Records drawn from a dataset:
-- Opening Marker --
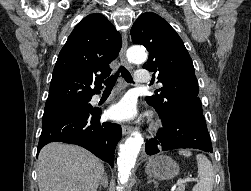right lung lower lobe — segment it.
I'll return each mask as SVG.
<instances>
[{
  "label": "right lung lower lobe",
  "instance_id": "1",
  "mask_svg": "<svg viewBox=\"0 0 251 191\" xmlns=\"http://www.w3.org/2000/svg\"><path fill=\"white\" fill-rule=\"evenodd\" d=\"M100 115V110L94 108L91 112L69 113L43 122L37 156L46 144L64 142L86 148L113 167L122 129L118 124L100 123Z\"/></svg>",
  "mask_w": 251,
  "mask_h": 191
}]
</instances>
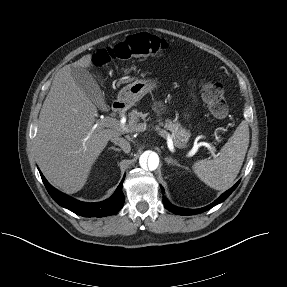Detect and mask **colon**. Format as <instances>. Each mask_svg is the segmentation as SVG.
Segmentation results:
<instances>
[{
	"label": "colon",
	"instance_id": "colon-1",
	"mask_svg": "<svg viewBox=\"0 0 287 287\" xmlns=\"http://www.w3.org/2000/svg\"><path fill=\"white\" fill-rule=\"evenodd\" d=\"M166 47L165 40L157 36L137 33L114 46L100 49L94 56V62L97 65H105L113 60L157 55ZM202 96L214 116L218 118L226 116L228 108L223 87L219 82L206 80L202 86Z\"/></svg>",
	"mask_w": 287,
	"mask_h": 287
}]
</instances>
-- Closing Marker --
### The problem
Only the lines from the line with "Detect and mask" through the end of the entries above, copied exactly and with both ends included, belong in the response; the pictures do not.

### Solved problem
Detect and mask **colon**. Format as <instances>. Each mask_svg is the segmentation as SVG.
Segmentation results:
<instances>
[{
	"label": "colon",
	"instance_id": "colon-1",
	"mask_svg": "<svg viewBox=\"0 0 287 287\" xmlns=\"http://www.w3.org/2000/svg\"><path fill=\"white\" fill-rule=\"evenodd\" d=\"M166 47L165 40L157 36L137 33L114 46L100 49L94 56V62L97 65H105L113 60L157 55ZM202 96L214 116L218 118L226 116L228 108L223 87L219 82L206 80L202 86Z\"/></svg>",
	"mask_w": 287,
	"mask_h": 287
}]
</instances>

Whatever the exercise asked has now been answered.